1997 – Simon Bainbridge

An orchestral work inspired by the poems of a Holocaust survivor captured the 1997 award.

British composer Simon Bainbridge intertwined his music with the poetry of Auschwitz survivor Primo Levi in “Ad Ora Incerta — Four Orchestral Songs from Primo Levi,” which was selected from among 181 entries for the $150,000 Grawemeyer prize. The work was premiered in London March 29, 1995 by the BBC Symphony with Bainbridge conducting.

Written for solo mezzo-soprano, bassoon and orchestra, the work evokes haunting images of the concentration camps and of spirits broken by the ordeal the victims suffered. The poems were written in late 1945 and early 1946, only a few months after Levi was released from Auschwitz.

“In the fourth poem, ‘Buna,’ are the words, `Tired companion, I see you in my heart.’ The mezzo-soprano and bassoon soloists are companions throughout the work, both in a musical sense and a poetic sense,” said Paul Brink, chairman of the Grawemeyer music award committee.

“The working together is especially obvious in the second poem, where the soloists simultaneously mirror each other’s lines. The role of the orchestra is to establish the mood evoked by the poetry, such as the stark sounds of the second movement, `Sunset at Fossoli,’ and enhance the imagery, such as the fluttering sounds in the high woodwinds and strings in the first movement, `The Crow’s Song.'”

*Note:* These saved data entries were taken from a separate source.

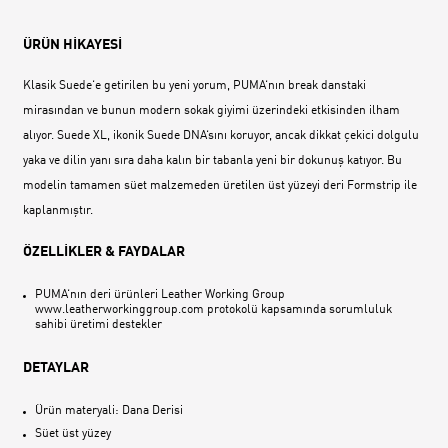
ÜRÜN HİKAYESİ
Klasik Suede‘e getirilen bu yeni yorum, PUMA‘nın break danstaki
mirasından ve bunun modern sokak giyimi üzerindeki etkisinden ilham
alıyor. Suede XL, ikonik Suede DNA‘sını koruyor, ancak dikkat çekici dolgulu
yaka ve dilin yanı sıra daha kalın bir tabanla yeni bir dokunuş katıyor. Bu
modelin tamamen süet malzemeden üretilen üst yüzeyi deri Formstrip ile
kaplanmıştır.
ÖZELLİKLER & FAYDALAR
PUMA‘nın deri ürünleri Leather Working Group
www.leatherworkinggroup.com protokolü kapsamında sorumluluk
sahibi üretimi destekler
DETAYLAR
Ürün materyali: Dana Derisi
Süet üst yüzey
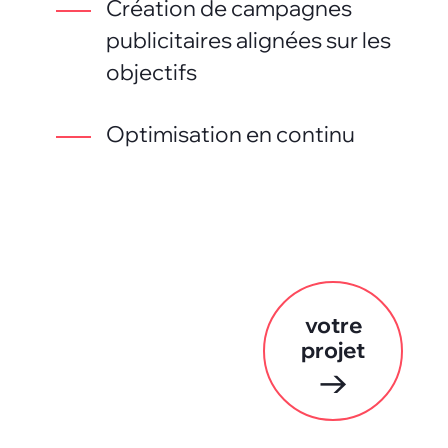
Création de campagnes
publicitaires alignées sur les
objectifs
Optimisation en continu
votre
projet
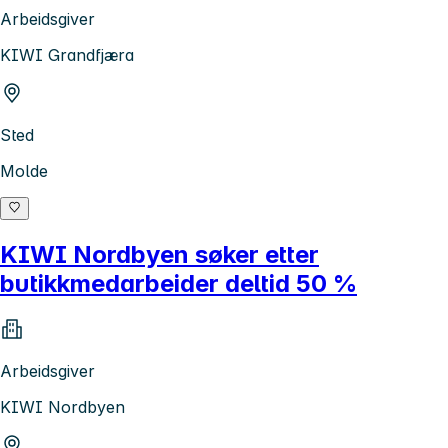
Arbeidsgiver
KIWI Grandfjæra
Sted
Molde
KIWI Nordbyen søker etter
butikkmedarbeider deltid 50 %
Arbeidsgiver
KIWI Nordbyen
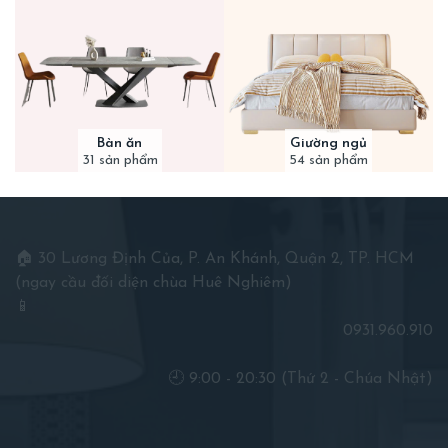
Bàn ăn
Giường ngủ
31 sản phẩm
54 sản phẩm
🏠 30 Lương Định Của, P. An Khánh, Quận 2, TP. HCM
(ngay cầu đối diện chùa Huê Nghiêm)
📱
0931.960.910
🕘 9:00 - 20:30 (Thứ 2 - Chúa Nhật)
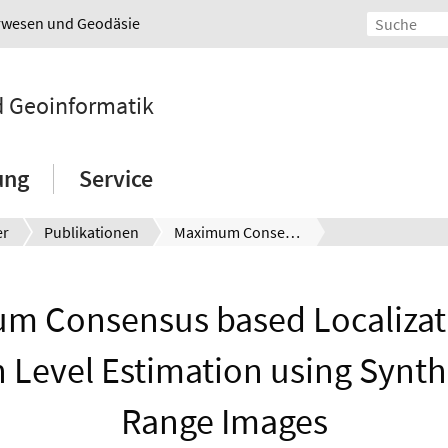
urwesen und Geodäsie
nd Geoinformatik
ung
Service
er
Publikationen
Maximum Consensus based Localization and Protection Level Estimation using Synthetic LiDAR Range Images
m Consensus based Localizat
n Level Estimation using Synth
Range Images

Bainbridge has, for the past 25 years, developed a list of critically acclaimed works, including “Fantasia for Double Orchestra” for the BBC Symphony Orchestra; “Double Concerto,” written for Nicholas Daniel and Joy Farrell and commissioned by the 1990 Cheltenham Festival; “Toccata for Orchestra” for the Birmingham Conservatoire; and “Landscape and Memory” for Michael Thompson and the London Sinfonietta.

Bainbridge currently holds teaching positions at the Guildhall School of Music and Drama and the Royal College of Music in London. Previously, he served as the Forman Fellow in Composition at Edinburgh University and composer in residence for Southern Arts, a council that funds the arts in southern England. He also worked with England’s National Theatre in the early 1980s.”